__MATERIAL SUPPLIED__.
★ ★ ★

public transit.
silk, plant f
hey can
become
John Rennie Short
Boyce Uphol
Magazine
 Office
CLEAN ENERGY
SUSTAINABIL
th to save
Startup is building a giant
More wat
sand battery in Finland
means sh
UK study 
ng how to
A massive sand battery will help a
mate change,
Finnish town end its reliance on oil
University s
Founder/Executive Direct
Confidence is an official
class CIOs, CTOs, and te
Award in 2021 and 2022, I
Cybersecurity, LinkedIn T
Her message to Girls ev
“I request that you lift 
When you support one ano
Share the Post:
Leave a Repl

★ ★ ★

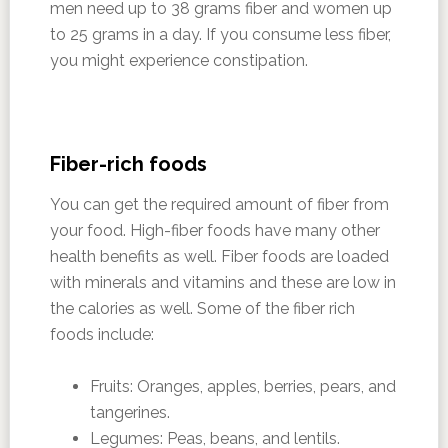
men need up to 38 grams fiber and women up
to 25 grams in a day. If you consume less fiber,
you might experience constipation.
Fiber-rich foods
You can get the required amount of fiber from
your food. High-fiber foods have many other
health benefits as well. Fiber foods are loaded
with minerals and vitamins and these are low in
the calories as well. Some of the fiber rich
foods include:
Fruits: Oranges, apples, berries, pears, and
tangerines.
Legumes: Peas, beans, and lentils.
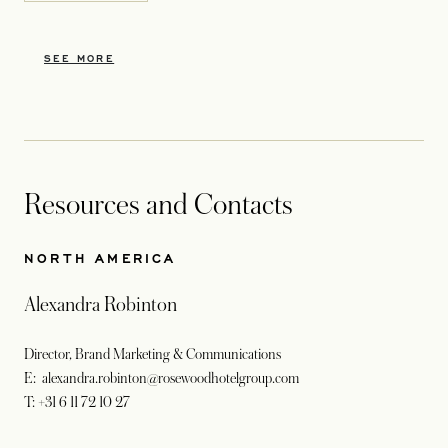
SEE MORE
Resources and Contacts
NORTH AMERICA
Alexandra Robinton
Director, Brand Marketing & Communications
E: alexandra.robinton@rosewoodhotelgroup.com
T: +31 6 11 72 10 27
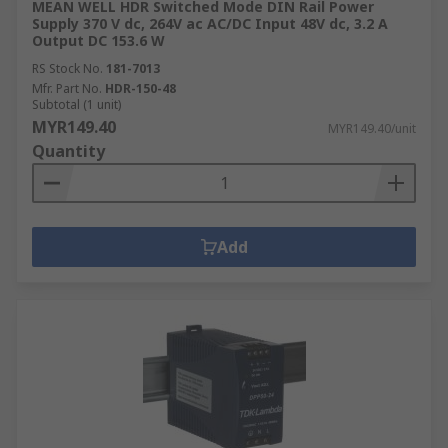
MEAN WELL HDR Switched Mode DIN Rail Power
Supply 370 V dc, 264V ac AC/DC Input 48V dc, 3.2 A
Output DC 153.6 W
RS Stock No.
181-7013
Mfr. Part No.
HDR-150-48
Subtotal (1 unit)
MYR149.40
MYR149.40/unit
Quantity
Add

★ ★ ★

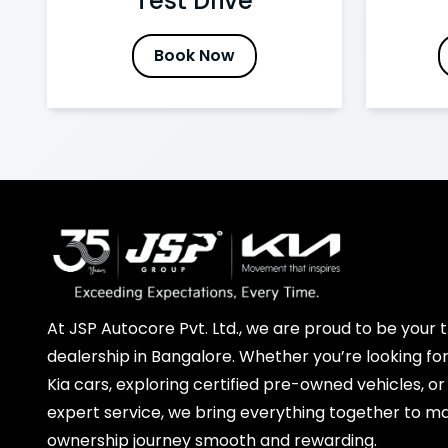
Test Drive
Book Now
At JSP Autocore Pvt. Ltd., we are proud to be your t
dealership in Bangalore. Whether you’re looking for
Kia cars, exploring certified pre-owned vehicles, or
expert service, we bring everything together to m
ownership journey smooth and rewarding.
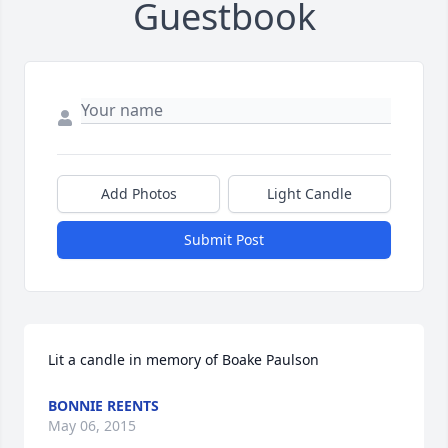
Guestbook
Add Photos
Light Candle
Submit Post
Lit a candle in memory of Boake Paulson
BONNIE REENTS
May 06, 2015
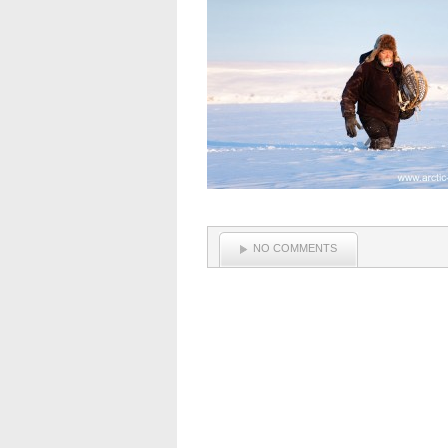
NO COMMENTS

★ ★ ★

__PROBLEM TO WORK ON__.
Out of the entries above, write out only the lines between the line holding "public transit." and the line holding "Leave a Repl", inclusive, each exactly as given.

__TASK RESULT__.
public transit.
silk, plant f
hey can
become
John Rennie Short
Boyce Uphol
Magazine
 Office
CLEAN ENERGY
SUSTAINABIL
th to save
Startup is building a giant
More wat
sand battery in Finland
means sh
UK study 
ng how to
A massive sand battery will help a
mate change,
Finnish town end its reliance on oil
University s
Founder/Executive Direct
Confidence is an official
class CIOs, CTOs, and te
Award in 2021 and 2022, I
Cybersecurity, LinkedIn T
Her message to Girls ev
“I request that you lift 
When you support one ano
Share the Post:
Leave a Repl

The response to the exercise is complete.